Comparing how Large Language Models perform against keyword-based searches for social science research data discovery

This paper evaluates the performance of a large language model (LLM) based semantic search tool relative to a traditional keyword-based search for data discovery. Using real-world search behaviour, we compare outputs from a bespoke semantic search system applied to UKRI data services with the Consumer Data Research Centre (CDRC) keyword search. Analysis is based on 131 of the most frequently used search terms extracted from CDRC search logs between December 2023 and October 2024. We assess differences in the volume, overlap, ranking, and relevance of returned datasets using descriptive statistics, qualitative inspection, and quantitative similarity measures, including exact dataset overlap, Jaccard similarity, and cosine similarity derived from BERT embeddings. Results show that the semantic search consistently returns a larger number of results than the keyword search and performs particularly well for place based, misspelled, obscure, or complex queries. While the semantic search does not capture all keyword based results, the datasets returned are overwhelmingly semantically similar, with high cosine similarity scores despite lower exact overlap. Rankings of the most relevant results differ substantially between tools, reflecting contrasting prioritisation strategies. Case studies demonstrate that the LLM based tool is robust to spelling errors, interprets geographic and contextual relevance effectively, and supports natural-language queries that keyword search fails to resolve. Overall, the findings suggest that LLM driven semantic search offers a substantial improvement for data discovery, complementing rather than fully replacing traditional keyword-based approaches.
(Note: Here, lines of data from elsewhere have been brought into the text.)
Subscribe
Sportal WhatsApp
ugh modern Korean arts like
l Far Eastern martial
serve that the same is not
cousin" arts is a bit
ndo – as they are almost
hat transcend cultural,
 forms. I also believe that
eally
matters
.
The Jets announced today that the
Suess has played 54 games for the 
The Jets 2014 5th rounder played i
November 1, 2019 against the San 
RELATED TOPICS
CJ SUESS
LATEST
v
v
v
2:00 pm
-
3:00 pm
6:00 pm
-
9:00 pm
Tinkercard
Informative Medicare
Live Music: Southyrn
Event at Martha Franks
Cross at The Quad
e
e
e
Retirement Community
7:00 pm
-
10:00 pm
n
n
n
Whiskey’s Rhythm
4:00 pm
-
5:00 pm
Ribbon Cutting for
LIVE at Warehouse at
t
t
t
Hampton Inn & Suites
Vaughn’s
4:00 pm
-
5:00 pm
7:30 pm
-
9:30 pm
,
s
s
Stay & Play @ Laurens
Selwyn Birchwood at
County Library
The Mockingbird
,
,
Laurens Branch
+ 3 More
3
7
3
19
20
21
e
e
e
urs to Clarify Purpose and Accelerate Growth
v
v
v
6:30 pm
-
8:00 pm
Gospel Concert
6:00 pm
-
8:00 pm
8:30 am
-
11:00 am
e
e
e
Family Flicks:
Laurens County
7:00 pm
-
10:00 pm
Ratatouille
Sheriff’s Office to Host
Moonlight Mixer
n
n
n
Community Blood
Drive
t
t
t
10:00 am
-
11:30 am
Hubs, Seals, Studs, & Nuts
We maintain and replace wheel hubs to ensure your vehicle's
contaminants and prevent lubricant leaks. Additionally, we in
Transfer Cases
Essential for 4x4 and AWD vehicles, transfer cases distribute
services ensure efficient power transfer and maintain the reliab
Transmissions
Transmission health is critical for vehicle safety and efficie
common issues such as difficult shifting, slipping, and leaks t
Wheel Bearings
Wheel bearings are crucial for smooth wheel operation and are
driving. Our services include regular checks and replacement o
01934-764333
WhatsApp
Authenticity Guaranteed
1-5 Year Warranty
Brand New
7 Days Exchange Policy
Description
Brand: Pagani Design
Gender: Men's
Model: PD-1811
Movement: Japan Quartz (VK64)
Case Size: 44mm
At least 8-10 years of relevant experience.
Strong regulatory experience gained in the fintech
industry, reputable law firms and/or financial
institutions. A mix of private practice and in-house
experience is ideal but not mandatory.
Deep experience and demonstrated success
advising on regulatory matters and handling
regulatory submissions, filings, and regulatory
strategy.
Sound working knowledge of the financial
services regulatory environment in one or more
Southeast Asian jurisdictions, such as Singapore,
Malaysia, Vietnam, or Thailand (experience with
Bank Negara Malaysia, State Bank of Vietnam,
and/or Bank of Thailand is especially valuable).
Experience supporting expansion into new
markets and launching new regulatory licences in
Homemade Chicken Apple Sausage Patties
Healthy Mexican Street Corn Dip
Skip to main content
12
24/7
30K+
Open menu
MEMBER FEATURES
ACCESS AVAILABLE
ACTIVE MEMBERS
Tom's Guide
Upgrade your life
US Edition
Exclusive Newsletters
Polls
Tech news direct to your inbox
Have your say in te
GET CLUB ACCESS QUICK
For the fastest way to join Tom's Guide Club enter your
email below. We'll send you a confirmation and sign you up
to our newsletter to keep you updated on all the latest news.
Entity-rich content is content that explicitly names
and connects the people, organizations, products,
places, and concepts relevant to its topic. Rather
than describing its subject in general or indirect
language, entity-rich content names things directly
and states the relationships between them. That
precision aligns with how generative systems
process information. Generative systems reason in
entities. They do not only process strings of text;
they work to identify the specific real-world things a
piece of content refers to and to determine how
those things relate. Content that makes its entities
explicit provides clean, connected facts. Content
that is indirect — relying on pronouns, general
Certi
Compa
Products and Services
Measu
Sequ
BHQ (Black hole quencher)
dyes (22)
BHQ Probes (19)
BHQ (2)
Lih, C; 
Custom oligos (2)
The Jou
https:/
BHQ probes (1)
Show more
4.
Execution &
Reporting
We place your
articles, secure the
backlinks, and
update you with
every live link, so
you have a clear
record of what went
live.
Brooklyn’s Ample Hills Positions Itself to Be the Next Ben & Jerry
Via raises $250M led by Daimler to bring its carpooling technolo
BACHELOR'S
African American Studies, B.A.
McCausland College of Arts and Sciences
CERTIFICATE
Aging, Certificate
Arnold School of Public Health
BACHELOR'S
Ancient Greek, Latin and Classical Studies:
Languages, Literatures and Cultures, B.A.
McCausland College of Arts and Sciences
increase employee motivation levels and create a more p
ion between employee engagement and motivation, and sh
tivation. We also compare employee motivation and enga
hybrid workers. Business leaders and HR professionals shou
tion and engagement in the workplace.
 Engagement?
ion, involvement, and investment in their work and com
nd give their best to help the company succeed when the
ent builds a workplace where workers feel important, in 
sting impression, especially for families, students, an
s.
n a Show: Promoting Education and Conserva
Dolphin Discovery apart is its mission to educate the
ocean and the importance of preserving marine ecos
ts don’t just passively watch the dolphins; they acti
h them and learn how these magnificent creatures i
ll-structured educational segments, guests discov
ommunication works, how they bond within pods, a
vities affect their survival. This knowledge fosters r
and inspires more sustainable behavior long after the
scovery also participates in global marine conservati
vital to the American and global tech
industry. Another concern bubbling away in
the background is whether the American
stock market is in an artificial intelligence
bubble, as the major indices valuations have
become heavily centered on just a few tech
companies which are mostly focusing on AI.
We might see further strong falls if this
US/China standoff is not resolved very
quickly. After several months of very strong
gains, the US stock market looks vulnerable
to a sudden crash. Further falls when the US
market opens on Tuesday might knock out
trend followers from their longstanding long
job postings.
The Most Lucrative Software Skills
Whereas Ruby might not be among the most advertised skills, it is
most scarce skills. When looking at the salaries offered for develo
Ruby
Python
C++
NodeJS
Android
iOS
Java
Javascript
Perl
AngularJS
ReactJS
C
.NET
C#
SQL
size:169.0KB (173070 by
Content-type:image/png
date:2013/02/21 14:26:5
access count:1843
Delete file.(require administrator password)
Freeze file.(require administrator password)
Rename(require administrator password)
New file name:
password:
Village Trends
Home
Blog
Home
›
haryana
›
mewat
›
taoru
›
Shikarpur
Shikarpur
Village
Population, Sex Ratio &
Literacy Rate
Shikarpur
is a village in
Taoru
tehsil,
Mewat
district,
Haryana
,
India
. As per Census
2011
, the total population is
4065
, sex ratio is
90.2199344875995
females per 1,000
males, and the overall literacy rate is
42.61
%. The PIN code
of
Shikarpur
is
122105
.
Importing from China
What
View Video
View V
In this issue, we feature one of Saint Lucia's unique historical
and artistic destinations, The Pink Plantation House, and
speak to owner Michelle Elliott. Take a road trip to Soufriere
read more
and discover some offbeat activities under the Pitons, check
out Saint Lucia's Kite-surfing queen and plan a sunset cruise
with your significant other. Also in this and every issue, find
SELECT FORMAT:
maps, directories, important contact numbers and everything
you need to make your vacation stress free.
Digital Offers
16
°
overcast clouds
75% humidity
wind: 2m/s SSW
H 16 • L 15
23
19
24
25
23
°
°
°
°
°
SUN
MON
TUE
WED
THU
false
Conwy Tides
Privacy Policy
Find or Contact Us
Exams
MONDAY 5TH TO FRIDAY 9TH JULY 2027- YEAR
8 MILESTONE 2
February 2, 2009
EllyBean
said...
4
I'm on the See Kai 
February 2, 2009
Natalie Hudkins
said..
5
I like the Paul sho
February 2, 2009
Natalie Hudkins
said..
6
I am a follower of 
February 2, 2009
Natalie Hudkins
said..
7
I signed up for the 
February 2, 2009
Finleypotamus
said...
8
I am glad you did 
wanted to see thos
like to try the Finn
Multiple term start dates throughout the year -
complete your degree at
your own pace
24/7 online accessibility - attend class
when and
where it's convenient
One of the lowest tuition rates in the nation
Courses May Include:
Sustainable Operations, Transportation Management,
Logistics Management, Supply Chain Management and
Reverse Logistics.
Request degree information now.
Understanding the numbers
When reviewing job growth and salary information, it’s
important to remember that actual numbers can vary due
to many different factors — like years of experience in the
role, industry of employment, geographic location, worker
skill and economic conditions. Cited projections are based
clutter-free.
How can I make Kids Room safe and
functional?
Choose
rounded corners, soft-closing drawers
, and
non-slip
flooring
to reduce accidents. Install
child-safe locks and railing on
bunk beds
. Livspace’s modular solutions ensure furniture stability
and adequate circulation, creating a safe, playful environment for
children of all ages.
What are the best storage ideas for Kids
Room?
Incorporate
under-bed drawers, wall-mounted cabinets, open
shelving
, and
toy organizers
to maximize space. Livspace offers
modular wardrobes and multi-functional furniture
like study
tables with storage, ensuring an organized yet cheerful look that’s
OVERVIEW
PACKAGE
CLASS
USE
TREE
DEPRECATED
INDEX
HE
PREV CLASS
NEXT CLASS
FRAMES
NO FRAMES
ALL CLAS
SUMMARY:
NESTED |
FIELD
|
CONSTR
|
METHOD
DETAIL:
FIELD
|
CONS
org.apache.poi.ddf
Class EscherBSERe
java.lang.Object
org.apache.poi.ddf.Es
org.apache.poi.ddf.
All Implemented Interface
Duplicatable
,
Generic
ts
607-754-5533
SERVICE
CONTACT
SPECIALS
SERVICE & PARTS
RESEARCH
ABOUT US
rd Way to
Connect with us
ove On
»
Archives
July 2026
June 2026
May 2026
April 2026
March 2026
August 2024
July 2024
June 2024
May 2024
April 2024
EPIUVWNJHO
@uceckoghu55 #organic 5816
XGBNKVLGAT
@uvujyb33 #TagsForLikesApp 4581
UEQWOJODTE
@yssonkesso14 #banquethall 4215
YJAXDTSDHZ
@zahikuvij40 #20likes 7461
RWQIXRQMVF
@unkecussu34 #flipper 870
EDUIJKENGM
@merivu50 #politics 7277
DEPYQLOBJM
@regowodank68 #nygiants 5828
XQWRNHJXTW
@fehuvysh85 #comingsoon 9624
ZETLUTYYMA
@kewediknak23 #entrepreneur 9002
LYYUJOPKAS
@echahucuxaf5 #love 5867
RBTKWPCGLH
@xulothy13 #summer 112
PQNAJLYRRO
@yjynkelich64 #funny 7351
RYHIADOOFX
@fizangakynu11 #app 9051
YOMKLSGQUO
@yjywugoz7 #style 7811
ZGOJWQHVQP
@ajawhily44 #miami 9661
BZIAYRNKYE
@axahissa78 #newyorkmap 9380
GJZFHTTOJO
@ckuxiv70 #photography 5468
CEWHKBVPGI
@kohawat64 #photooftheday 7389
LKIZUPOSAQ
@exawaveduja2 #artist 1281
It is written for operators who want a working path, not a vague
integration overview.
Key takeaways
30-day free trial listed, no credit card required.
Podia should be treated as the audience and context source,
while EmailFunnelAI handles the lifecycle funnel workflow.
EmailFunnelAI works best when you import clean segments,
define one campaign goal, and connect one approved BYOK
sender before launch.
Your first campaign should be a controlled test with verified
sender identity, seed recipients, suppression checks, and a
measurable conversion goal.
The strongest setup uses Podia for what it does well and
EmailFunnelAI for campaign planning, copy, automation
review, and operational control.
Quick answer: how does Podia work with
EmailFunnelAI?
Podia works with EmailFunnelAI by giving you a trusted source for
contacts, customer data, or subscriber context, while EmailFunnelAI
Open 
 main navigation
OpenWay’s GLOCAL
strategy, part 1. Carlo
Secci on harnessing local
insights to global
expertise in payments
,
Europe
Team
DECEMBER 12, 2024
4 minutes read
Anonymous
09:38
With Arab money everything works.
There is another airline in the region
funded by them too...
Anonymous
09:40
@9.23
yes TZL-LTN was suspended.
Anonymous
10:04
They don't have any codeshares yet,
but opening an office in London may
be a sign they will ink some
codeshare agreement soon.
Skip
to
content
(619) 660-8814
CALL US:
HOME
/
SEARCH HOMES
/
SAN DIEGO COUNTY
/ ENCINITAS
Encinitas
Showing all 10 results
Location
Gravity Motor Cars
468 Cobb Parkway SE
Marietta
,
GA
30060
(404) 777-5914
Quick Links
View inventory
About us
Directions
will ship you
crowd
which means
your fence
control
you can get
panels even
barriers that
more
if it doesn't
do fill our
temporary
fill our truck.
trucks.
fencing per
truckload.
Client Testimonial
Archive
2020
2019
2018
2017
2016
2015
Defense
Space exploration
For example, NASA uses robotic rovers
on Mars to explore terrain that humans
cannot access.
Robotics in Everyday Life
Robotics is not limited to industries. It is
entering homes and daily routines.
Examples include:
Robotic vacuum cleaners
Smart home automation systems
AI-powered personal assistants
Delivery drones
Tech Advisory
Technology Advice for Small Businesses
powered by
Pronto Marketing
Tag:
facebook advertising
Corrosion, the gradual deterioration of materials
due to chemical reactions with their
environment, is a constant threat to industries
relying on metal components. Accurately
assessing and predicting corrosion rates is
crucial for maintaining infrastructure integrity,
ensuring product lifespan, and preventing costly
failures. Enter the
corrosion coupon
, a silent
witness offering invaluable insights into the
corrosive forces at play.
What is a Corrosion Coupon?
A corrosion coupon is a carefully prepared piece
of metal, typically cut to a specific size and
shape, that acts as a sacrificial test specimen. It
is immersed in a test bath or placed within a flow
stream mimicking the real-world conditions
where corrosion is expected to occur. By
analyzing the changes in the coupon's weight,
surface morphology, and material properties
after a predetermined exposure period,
翻译：本文评估了基于大型语言模型（LLM）的语义搜索工具相对于传统基于关键词搜索在数据发现方面的性能。利用真实世界的搜索行为，我们将应用于英国研究与创新署（UKRI）数据服务的定制语义搜索系统与消费者数据研究中心（CDRC）的关键词搜索输出进行了比较。分析基于2023年12月至2024年10月期间从CDRC搜索日志中提取的131个最常用搜索词。我们使用描述性统计、定性检查和定量相似性度量（包括精确数据集重叠度、Jaccard相似度以及从BERT嵌入导出的余弦相似度）来评估返回数据集在数量、重叠度、排序和相关性方面的差异。结果表明，语义搜索返回的结果数量始终多于关键词搜索，并且在地点相关、拼写错误、模糊或复杂查询方面表现尤为出色。虽然语义搜索未能捕获所有基于关键词的结果，但返回的数据集绝大多数在语义上相似，尽管精确重叠度较低，但余弦相似度得分很高。最相关结果的排序在两种工具之间存在显著差异，反映了不同的优先级策略。案例研究表明，基于LLM的工具对拼写错误具有鲁棒性，能有效解释地理和上下文相关性，并支持自然语言查询，而关键词搜索则无法处理此类查询。总体而言，研究结果表明，LLM驱动的语义搜索为数据发现带来了显著改进，它是对传统基于关键词方法的补充而非完全替代。